Further information#

Why are we not commenting our code?#

In Python it is possible to write statements that are ignored using the # symbol. This creates something called a “comment”. For example:

import sympy as sym  # Importing the sympy library using the alias sym

Comments like these often do not add to the readability of the code. In fact they can make the code less readable or at worse confusing [Martin, 2009].

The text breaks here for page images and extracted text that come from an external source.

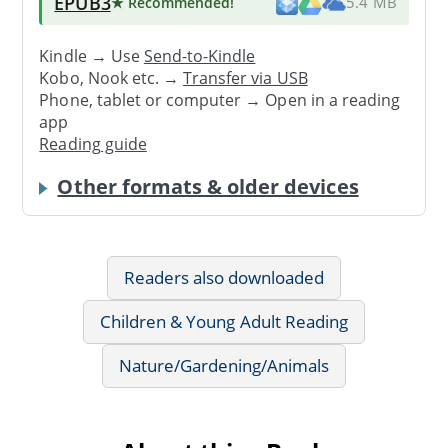
EPUB3
★ Recommended
!
5.4 MB
Kindle → Use
Send-to-Kindle
Kobo, Nook etc. →
Transfer via USB
Phone, tablet or computer → Open in a reading
app
Reading guide
Other formats & older devices
Readers also downloaded
Children & Young Adult Reading
Nature/Gardening/Animals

In this section of the book there is in fact no need for comments like this as we are mainly using tools that are well documented. Furthermore when using Jupyter notebooks we can add far more to the readbility of the code by adding prose alongside our code instead of using small brief inline comments.

This does not mean that readability of code is not important.

Important

Being able to read and understand the code we write is important.

In Probability we will start to write our own functions and emphasis will be given there on readability and documenting (as opposed to commenting) the code we will write. A specific discussion about using a tool called a docstring as opposed to a comment is here What is the difference between a docstring and a comment.

In Modularisation and Tutorial there is a lot more information on how to ensure code is readable and understandable.

Why do we use @ for matrix multiplication and not *?#

With sympy it is in fact possible to use the * operator for matrix multiplication:

import sympy as sym

matrix = sym.Matrix([[sym.S(1) / 5, 1], [1, 1]])
other_matrix = sym.Matrix([[sym.S(4) / 5, 0], [0, 0]])
matrix * other_matrix
\[\begin{split}\displaystyle \left[\begin{matrix}\frac{4}{25} & 0\\\frac{4}{5} & 0\end{matrix}\right]\end{split}\]

However there are other libraries that can be used for linear algebra and in those libraries the * does not do matrix multiplication, it does element wise multiplication instead. So for clarity it is preferred to use @ throughout.

I have read that numpy is a library for linear algebra?#

numpy is one of the most popular and important libraries in the Python ecosystem. It is in fact the best library to use when doing linear algebra as it is computationally efficient, however it cannot handle symbolic variables which is why we are seeing how to use Sympy here. Numpy gives an introduction to numpy.